– И ты собираешься вернуться туда? Мне нужно уничтожить тот склад, о котором ты мне рассказывал, чтобы они не могли больше поставлять на Центавр оружие.

– Я уничтожил склад.

Г'Лил замялась:

– Ты серьезно? Когда ты это сделал?

– Когда мы улетали, я уничтожил Сити-центр, склад, космопорт… целый район города. Я убил… всех, кто там был.

Как он сможет теперь жить с грузом того, что натворил?

Блейлок отошел от Элрика и двинулся к Олвину. Элрик пошел к учителю. Он выглядел постаревшим и ослабевшим, хотя удерживал свое тело в напряженной, выпрямленной позе, стараясь казаться таким, как всегда. Но строгая осанка и широкие, ровные шаги явно требовали от него все больших и больших усилий. Он, казалось, заставлял себя двигаться, каждое его движение выглядело неуверенным.

Гален хотел, чтобы Элрик был в безопасности, хотел отказаться от своего задания в том случае, если Элрик откажется от своего. Если бы только они оба могли это сделать. Если бы они улетели в тайное убежище. Тогда бы ничего не изменилось. Элрик ведь предупреждал его. «Возможно, однажды твое мнение обо мне изменится в худшую сторону. Если этот день настанет, я надеюсь, что ты попытаешься понять, почему я поступил так, а не иначе».

Но Гален не понимал.

– Я должен поговорить с Элриком наедине, – сказал он.

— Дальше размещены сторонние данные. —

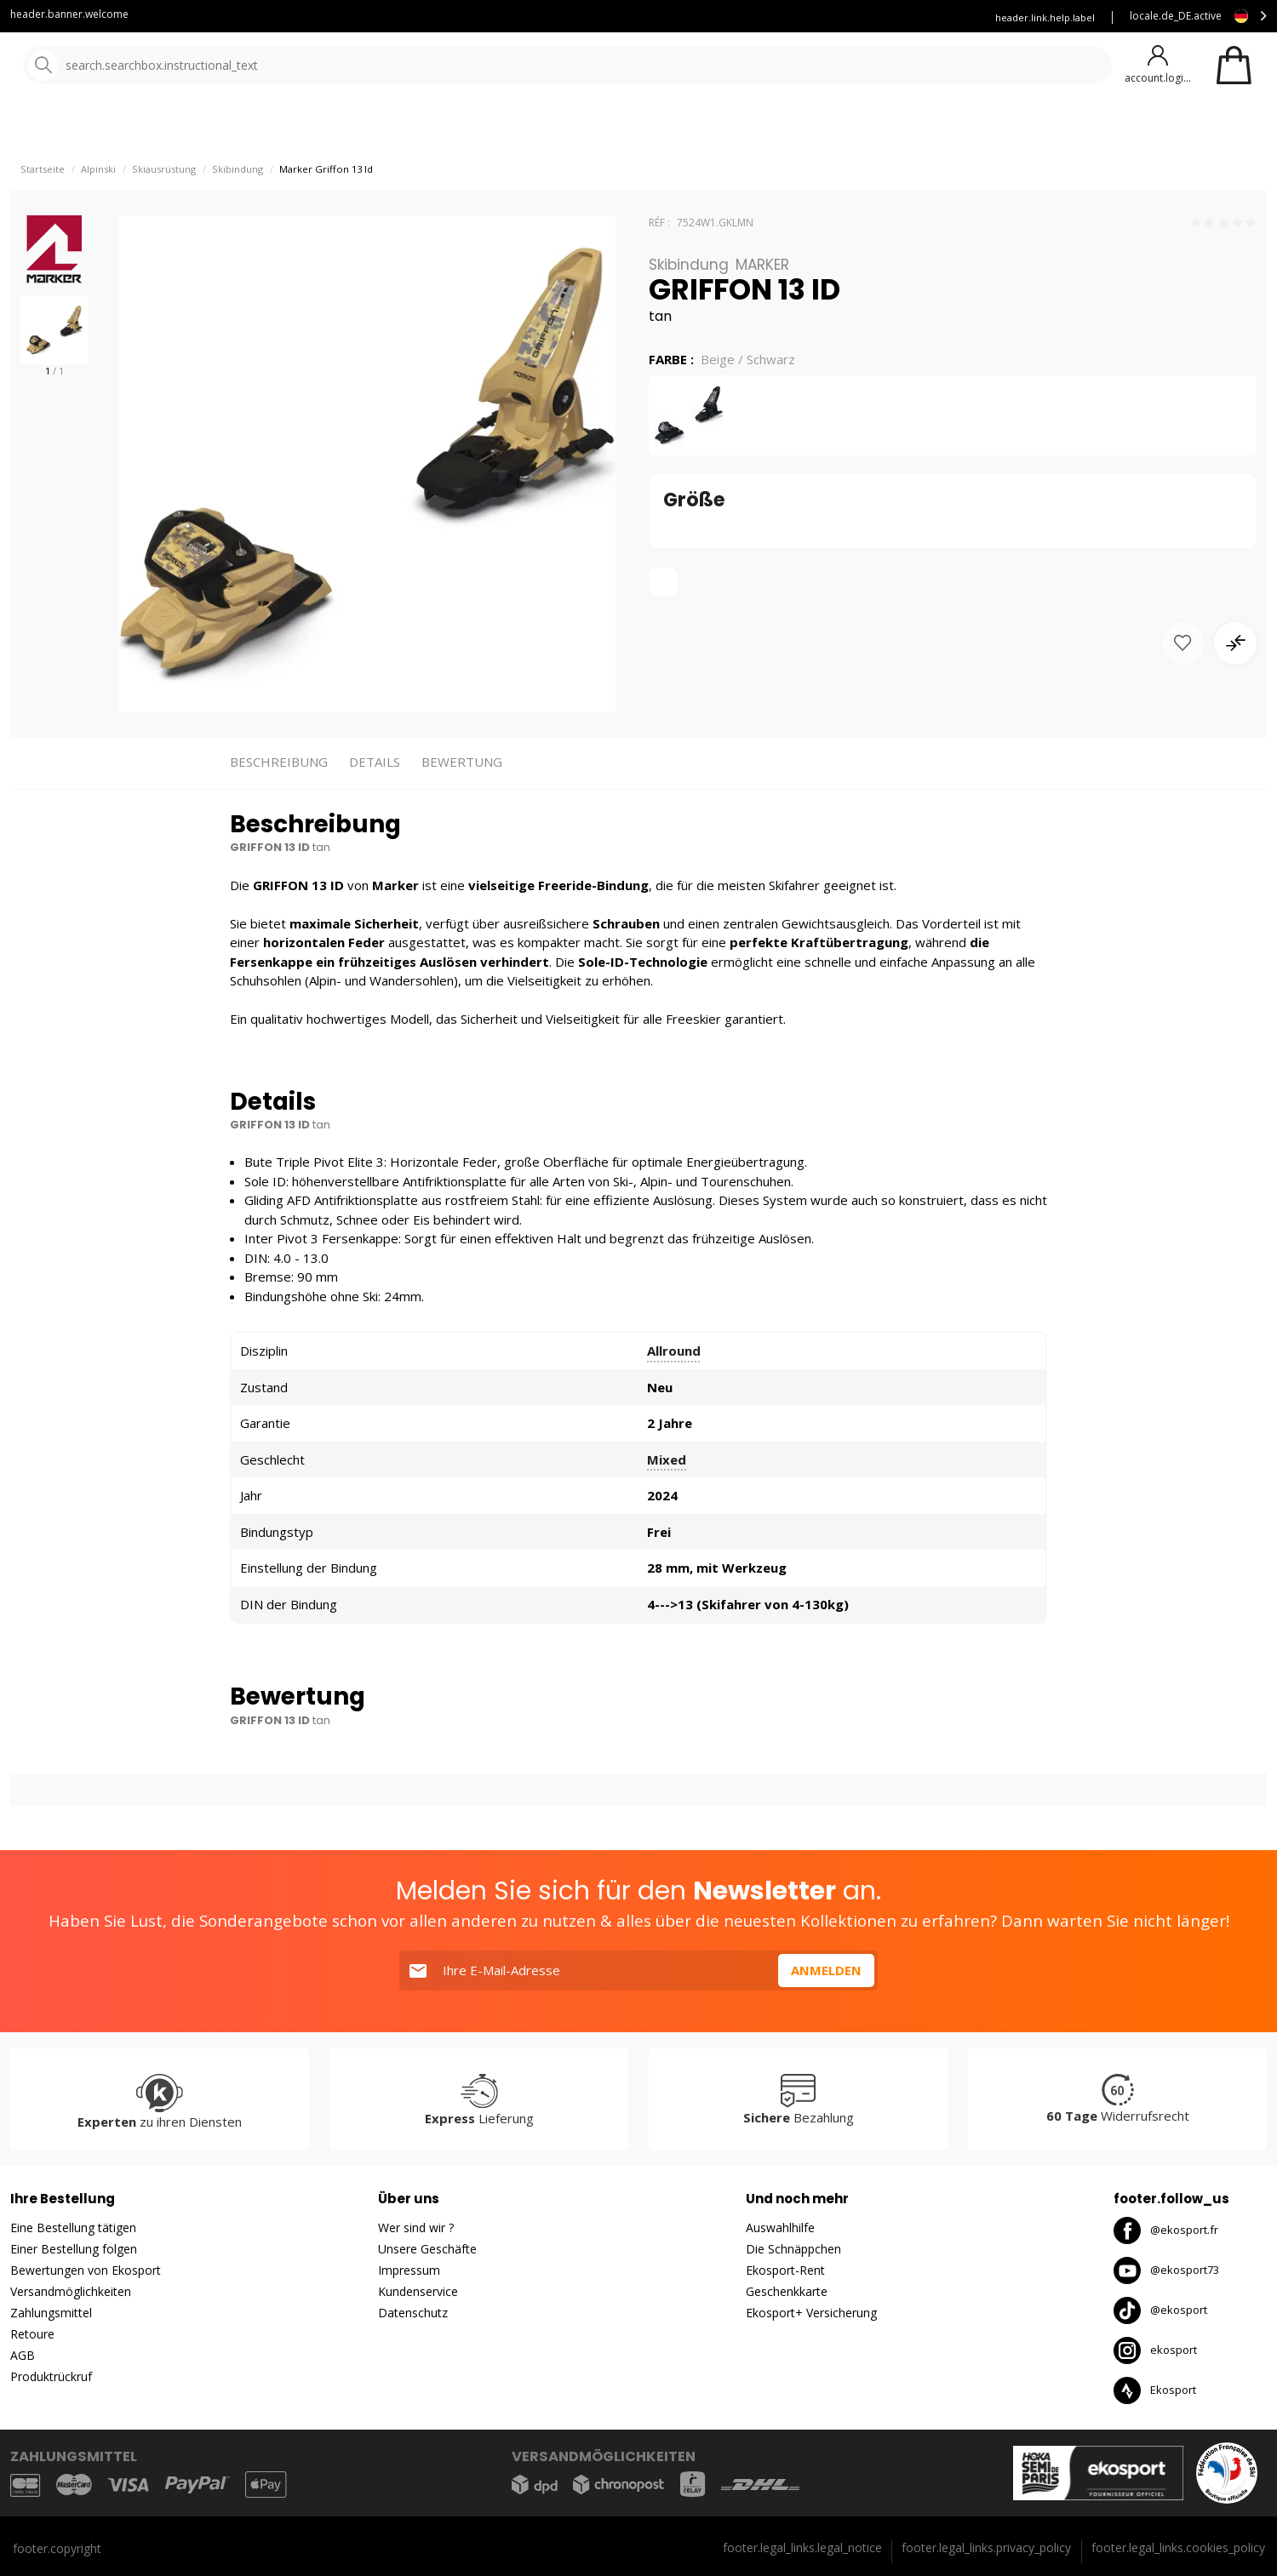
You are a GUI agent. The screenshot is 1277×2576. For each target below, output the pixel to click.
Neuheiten (620, 127)
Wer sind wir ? (416, 2227)
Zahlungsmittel (51, 2313)
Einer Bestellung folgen (73, 2249)
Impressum (409, 2270)
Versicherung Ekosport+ (904, 17)
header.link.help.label (1045, 17)
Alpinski (98, 213)
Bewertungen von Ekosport (85, 2270)
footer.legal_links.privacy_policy (986, 2547)
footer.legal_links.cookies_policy (1178, 2547)
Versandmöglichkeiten (70, 2291)
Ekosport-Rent (785, 2270)
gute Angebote (742, 127)
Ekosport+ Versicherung (811, 2313)
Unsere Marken (514, 127)
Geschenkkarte (786, 2291)
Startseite (42, 213)
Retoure (32, 2334)
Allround (674, 1395)
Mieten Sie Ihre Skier (769, 17)
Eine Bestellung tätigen (73, 2227)
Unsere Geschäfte (427, 2249)
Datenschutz (413, 2313)
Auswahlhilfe (780, 2227)
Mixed (666, 1503)
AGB (22, 2355)
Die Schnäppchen (793, 2249)
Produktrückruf (51, 2376)
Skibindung (237, 213)
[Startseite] (100, 66)
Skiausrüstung (164, 213)
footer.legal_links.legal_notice (802, 2547)
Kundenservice (655, 17)
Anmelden (826, 1970)
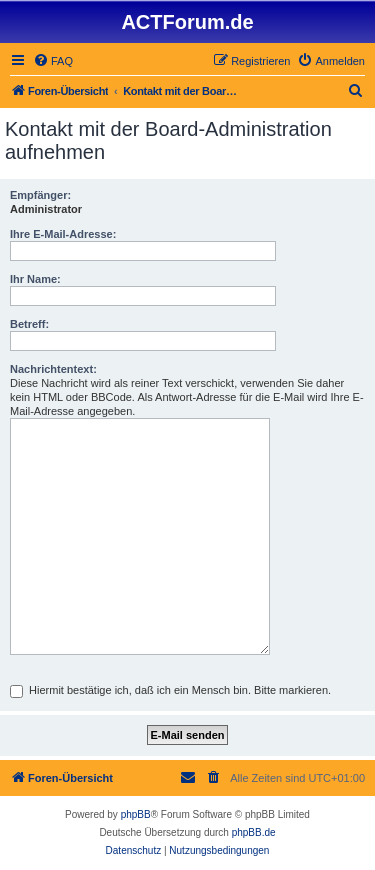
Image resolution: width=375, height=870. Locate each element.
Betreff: (29, 324)
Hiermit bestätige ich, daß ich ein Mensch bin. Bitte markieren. (170, 690)
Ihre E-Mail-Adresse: (63, 234)
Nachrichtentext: (53, 369)
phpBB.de (254, 832)
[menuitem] (53, 61)
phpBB (136, 814)
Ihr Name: (35, 279)
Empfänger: (40, 195)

– Благодарю тебя за уничтожение склада, – сказала Г'Лил. – Я знаю, тебе есть о чем думать, кроме как о благе нарнов. Но, быть может, теперь центавриане не нападут на мой народ.

Он сделал это не ради нее, ни ради блага кого бы то ни было. Он сделал это, потому что хотел уничтожать, а склад подвернулся ему под руку.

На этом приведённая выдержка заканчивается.